● **Directions for this task**: What is the number of lines in the entries that contain "screenshot"? Reply with that number only.

● **Records to use**:
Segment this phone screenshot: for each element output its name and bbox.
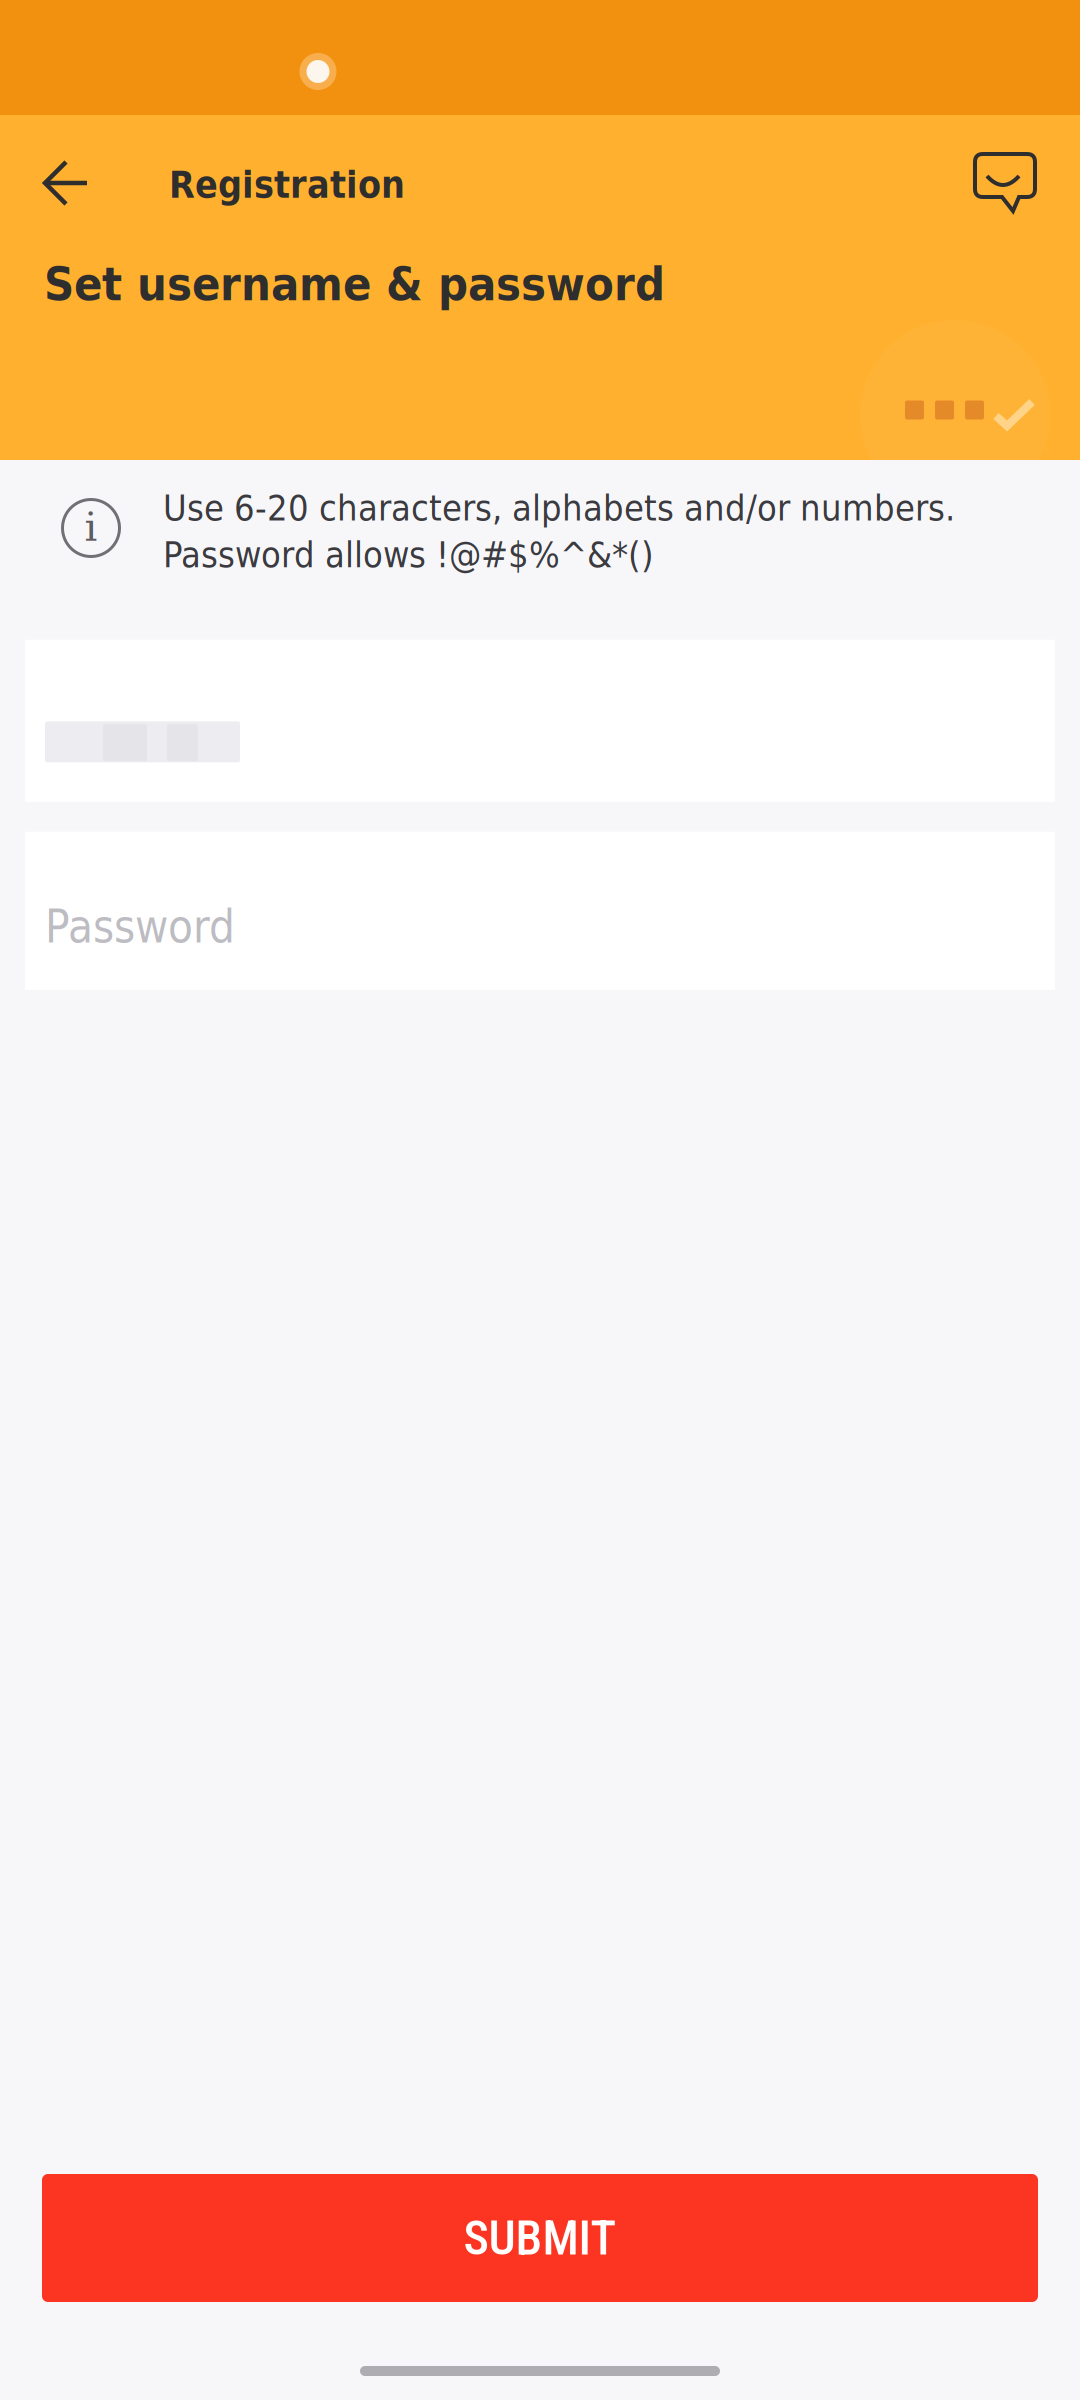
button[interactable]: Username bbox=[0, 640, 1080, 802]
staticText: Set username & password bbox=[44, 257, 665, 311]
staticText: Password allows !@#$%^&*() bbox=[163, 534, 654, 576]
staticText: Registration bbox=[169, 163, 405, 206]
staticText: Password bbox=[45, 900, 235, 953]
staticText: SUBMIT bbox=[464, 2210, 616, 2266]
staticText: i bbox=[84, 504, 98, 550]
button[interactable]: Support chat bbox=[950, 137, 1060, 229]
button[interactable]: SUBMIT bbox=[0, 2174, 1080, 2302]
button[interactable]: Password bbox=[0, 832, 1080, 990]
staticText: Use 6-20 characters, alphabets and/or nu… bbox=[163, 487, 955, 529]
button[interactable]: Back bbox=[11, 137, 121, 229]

...

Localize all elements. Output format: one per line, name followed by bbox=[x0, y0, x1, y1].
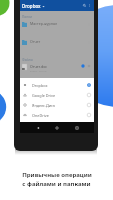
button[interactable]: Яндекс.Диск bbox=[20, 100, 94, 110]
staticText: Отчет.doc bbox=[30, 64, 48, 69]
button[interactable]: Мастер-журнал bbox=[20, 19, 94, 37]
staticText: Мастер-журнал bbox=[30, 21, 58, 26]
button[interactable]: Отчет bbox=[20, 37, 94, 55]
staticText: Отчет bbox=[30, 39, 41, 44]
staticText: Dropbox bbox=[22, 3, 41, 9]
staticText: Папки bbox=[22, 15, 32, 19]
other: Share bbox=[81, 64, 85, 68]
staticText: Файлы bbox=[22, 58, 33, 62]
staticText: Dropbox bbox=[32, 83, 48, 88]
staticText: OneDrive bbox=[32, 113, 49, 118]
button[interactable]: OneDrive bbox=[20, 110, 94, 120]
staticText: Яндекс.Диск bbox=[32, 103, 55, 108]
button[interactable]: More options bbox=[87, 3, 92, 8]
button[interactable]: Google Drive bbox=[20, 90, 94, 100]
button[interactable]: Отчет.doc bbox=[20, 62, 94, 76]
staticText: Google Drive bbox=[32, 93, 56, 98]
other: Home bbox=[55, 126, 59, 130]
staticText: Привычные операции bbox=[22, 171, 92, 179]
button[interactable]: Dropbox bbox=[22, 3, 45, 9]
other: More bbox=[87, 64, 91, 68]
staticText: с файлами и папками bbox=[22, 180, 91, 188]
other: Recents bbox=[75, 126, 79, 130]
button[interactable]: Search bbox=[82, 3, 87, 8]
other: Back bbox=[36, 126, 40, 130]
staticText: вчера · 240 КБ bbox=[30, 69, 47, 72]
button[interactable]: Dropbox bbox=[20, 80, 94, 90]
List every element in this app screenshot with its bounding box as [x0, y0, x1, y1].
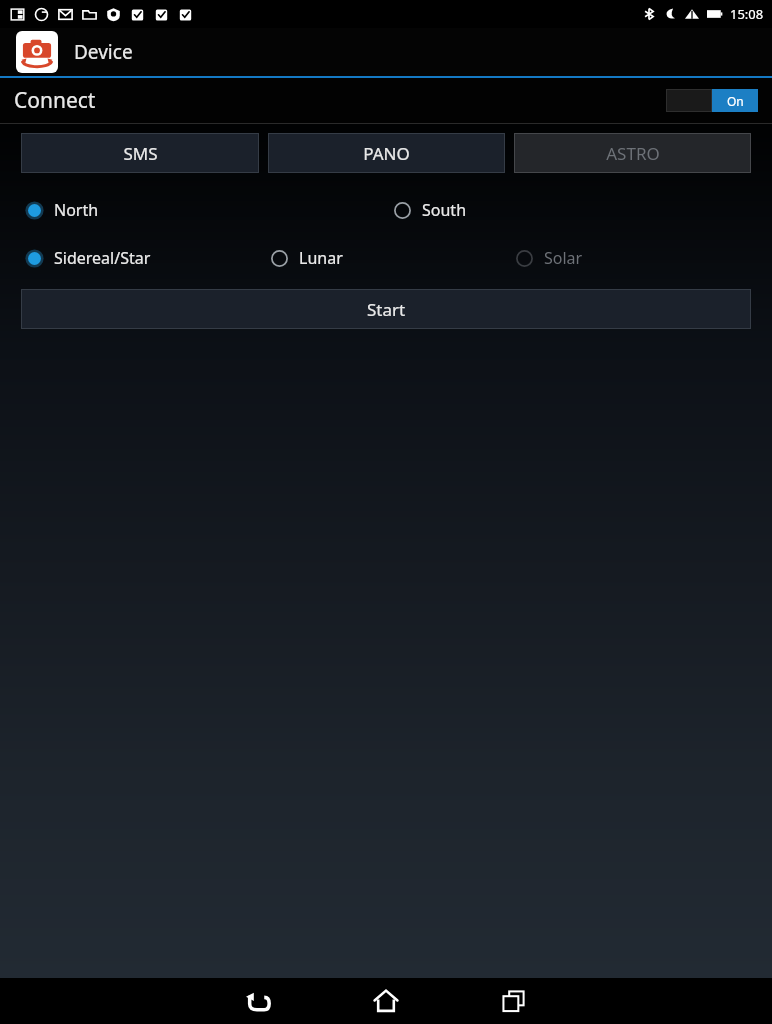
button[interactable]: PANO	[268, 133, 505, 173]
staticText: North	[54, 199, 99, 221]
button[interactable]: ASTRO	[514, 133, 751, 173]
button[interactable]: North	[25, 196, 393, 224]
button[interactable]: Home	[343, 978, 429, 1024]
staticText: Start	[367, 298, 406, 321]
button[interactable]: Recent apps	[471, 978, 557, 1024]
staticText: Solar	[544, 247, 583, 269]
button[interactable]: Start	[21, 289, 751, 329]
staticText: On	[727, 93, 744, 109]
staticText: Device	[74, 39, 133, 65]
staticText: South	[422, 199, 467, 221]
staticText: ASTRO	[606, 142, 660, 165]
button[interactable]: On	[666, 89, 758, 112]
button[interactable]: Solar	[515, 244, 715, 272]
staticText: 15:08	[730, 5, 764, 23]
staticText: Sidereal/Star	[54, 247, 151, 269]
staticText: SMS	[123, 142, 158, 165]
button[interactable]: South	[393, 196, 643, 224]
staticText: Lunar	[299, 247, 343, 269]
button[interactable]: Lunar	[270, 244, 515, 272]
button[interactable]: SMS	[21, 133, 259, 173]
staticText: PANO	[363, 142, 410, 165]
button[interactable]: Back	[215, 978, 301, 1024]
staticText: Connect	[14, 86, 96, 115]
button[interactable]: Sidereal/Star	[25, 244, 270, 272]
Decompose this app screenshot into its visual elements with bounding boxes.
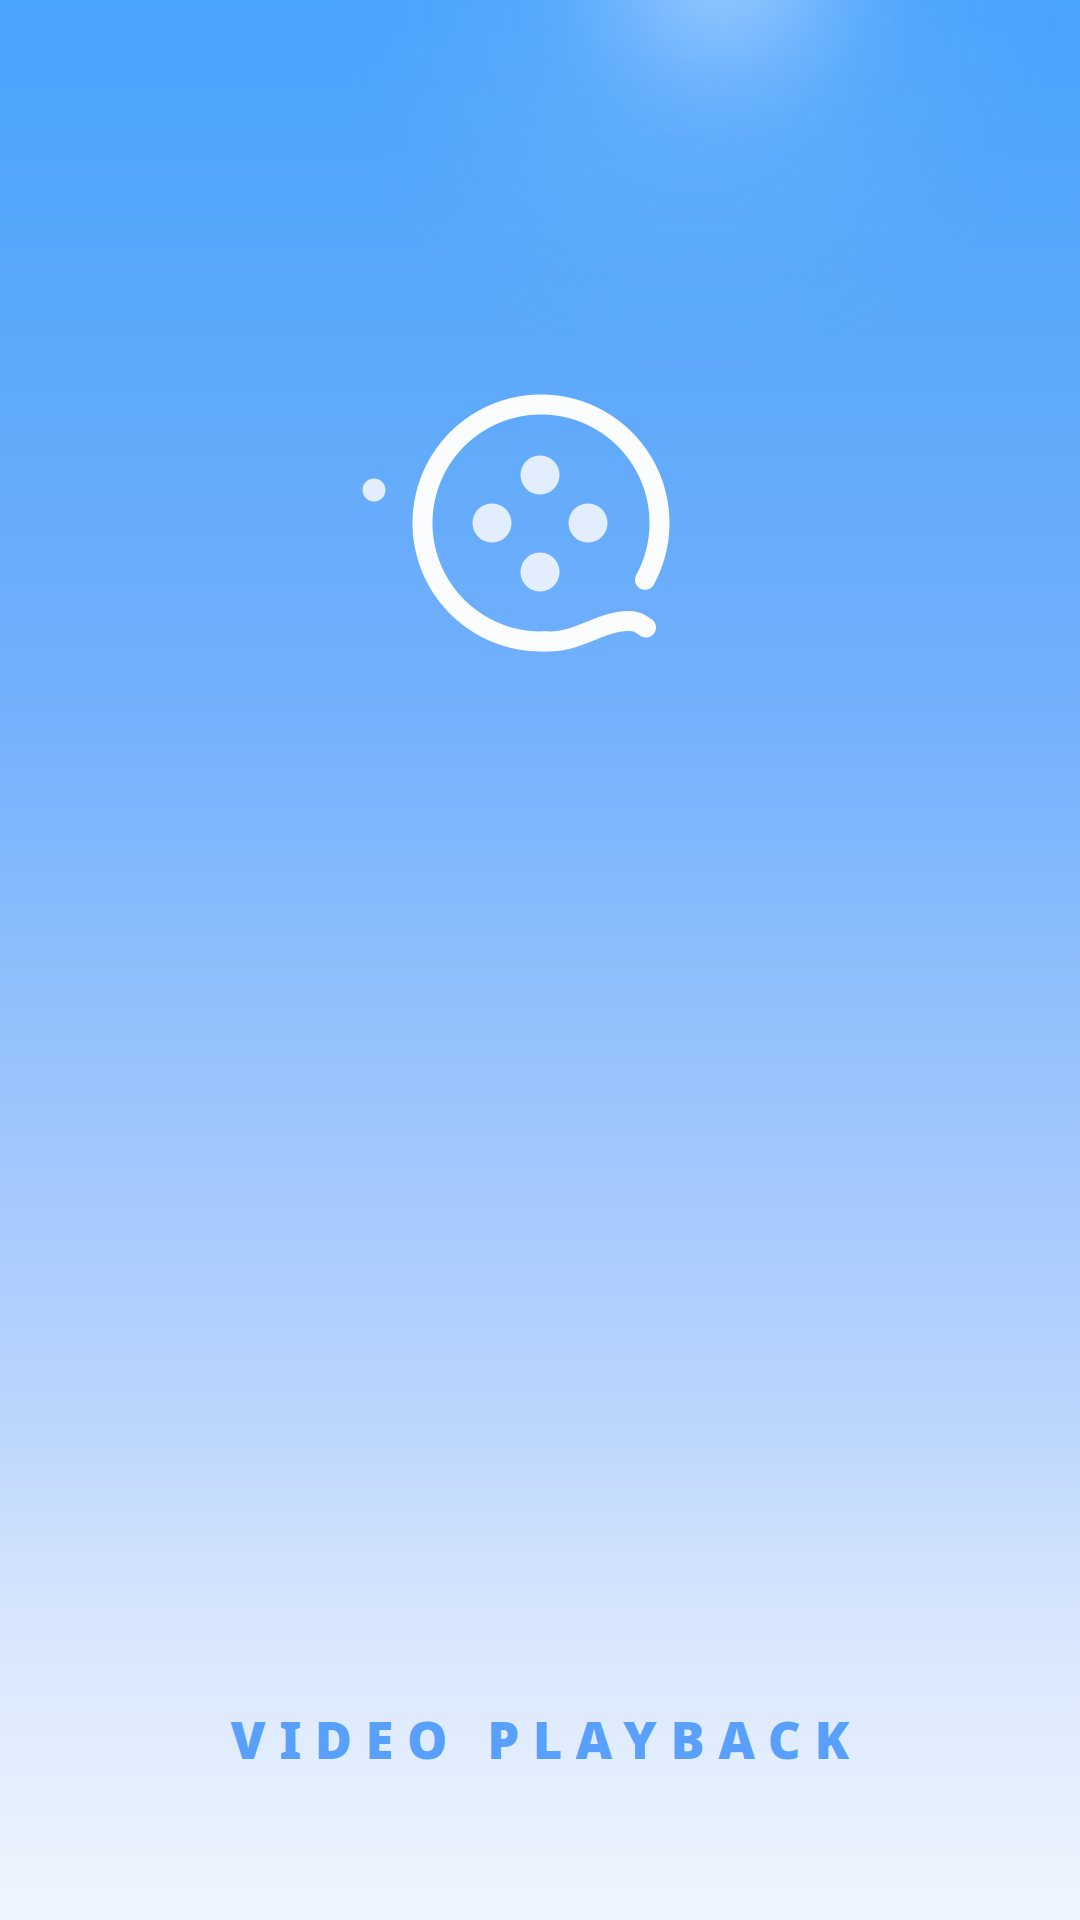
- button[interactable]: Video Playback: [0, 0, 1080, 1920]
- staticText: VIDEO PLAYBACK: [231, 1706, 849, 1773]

● **The completed task**: 3